Mr Carling cites the National Disability Insurance Scheme as one program that has blown out government spending in recent years. According to government budget papers, the NDIS is expected to cost more than $41.9 billion dollars in 2023-24, a growth rate of more than 14% over the previous year. It is now the fastest-growing area of government expenditure.

While the federal government is currently looking at ways to rein in NDIS spending, Mr Carling suggested there has been little impetus to cut overall expenditure while federal government tax receipts continue to rise.

“The tax burden has increased in the short term because of high commodity prices – especially iron ore – and strong growth in employment and wages since the pandemic, and associated bracket creep, and the federal government has enjoyed raking in the revenue so that it can report a budget surplus,” Mr Carling said.

“In the long term, the tax burden has increased because government expenditure has increased.”

What is the solution?

Many economists, analysts, and punters have their own views on tax reform. Australia has seen various taxation reviews over its recent history although only few have resulted in significant reforms. But, according to Mr Carling, they have been useful in putting some good ideas on the table.

“Even if such ideas are not acted on by governments immediately, they can sit there to be acted on later,” he said. “The GST is an outstanding example of that – first floated by a review in the early 1970s, but not implemented until 2000.”

“But not all the ideas from these reviews have been good, and not many of the good ideas have been picked up by governments.”
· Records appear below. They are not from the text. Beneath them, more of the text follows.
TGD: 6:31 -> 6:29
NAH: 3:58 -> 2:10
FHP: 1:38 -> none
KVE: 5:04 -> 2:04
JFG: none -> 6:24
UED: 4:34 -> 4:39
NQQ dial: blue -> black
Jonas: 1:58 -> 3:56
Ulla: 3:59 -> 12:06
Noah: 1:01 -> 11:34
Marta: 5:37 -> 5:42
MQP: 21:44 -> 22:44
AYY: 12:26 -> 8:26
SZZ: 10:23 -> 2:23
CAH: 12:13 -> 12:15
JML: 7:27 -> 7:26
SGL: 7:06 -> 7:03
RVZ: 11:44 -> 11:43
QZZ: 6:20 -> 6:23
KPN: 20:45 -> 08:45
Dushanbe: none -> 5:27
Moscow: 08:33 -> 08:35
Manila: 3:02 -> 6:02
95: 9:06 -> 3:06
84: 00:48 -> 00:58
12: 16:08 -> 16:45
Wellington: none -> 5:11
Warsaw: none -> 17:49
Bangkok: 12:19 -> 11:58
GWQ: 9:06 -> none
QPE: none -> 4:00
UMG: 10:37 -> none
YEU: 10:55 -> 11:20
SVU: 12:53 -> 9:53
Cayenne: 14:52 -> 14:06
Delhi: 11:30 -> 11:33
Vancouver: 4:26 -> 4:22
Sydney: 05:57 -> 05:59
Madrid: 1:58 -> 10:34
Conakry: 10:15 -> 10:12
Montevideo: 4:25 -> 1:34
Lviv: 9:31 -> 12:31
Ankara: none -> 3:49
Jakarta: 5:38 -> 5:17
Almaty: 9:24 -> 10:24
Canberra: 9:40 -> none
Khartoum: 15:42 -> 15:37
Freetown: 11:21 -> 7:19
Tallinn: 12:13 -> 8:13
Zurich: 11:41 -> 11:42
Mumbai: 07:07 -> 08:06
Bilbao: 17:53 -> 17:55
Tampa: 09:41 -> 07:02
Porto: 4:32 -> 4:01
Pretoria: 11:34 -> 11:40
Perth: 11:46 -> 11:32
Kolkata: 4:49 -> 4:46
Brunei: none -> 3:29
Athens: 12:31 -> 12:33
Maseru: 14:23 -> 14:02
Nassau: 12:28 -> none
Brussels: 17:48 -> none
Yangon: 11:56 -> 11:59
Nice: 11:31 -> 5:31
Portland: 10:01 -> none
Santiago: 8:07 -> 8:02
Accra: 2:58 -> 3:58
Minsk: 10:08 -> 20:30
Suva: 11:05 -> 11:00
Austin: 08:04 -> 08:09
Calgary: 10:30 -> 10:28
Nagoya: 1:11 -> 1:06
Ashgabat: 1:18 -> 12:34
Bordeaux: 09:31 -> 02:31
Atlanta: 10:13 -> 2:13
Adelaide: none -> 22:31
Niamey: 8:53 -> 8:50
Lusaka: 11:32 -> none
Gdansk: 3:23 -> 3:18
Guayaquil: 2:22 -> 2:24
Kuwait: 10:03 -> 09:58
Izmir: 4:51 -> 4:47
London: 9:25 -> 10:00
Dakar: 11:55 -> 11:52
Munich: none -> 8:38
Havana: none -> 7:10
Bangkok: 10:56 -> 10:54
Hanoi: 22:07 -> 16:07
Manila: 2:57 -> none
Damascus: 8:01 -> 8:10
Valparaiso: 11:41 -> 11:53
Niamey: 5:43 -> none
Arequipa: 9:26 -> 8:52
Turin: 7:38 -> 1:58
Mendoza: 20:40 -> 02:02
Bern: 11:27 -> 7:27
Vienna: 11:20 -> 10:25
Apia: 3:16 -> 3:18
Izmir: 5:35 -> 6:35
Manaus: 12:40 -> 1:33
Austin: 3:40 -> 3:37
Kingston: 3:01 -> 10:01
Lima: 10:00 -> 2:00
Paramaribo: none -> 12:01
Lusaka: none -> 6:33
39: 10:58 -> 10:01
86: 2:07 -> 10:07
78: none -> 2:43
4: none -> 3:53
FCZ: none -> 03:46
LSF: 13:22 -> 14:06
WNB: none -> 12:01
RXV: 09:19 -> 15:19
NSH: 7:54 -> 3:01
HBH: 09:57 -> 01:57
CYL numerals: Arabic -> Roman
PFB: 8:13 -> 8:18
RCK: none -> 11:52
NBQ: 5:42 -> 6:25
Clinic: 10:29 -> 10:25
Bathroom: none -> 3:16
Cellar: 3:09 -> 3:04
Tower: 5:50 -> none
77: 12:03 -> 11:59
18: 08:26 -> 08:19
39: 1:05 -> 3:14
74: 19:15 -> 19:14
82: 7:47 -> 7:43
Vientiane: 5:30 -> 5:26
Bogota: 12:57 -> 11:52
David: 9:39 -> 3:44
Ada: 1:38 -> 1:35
So, what is his key reform in the current economic climate?

“The key tax reform in my view is to get income tax down – both personal and company,” he said.

He also nominated the scrapping of various small taxes, including the luxury car tax, but the “big one”, he said, is stamp duty on real estate transfers, which has been widely criticised by many economists.

“This is basically a transactions tax which discourages efficient property transactions and choices. But it is a big revenue earner for state governments and would need to be replaced with something else, most likely a broad-based property value tax like the existing narrowly based land tax.”

While some economists nominate the introduction of new taxes, such as a death tax and a wealth tax, Mr Carling doesn’t agree.

There are no major tax reviews currently on the agenda in Australia. The last one, the Henry Review, published in 2010, made 138 recommendations, of which only a handful were endorsed and implemented. Some of those have since been rejigged beyond recognition or scrapped altogether, including the ill-fated Resource Super Profits Tax.

So, until a new tax reform is pulled from the shelf of old ideas, it seems there is nothing to be done except to keep paying our taxes. Along with the proverbial, nothing is as certain.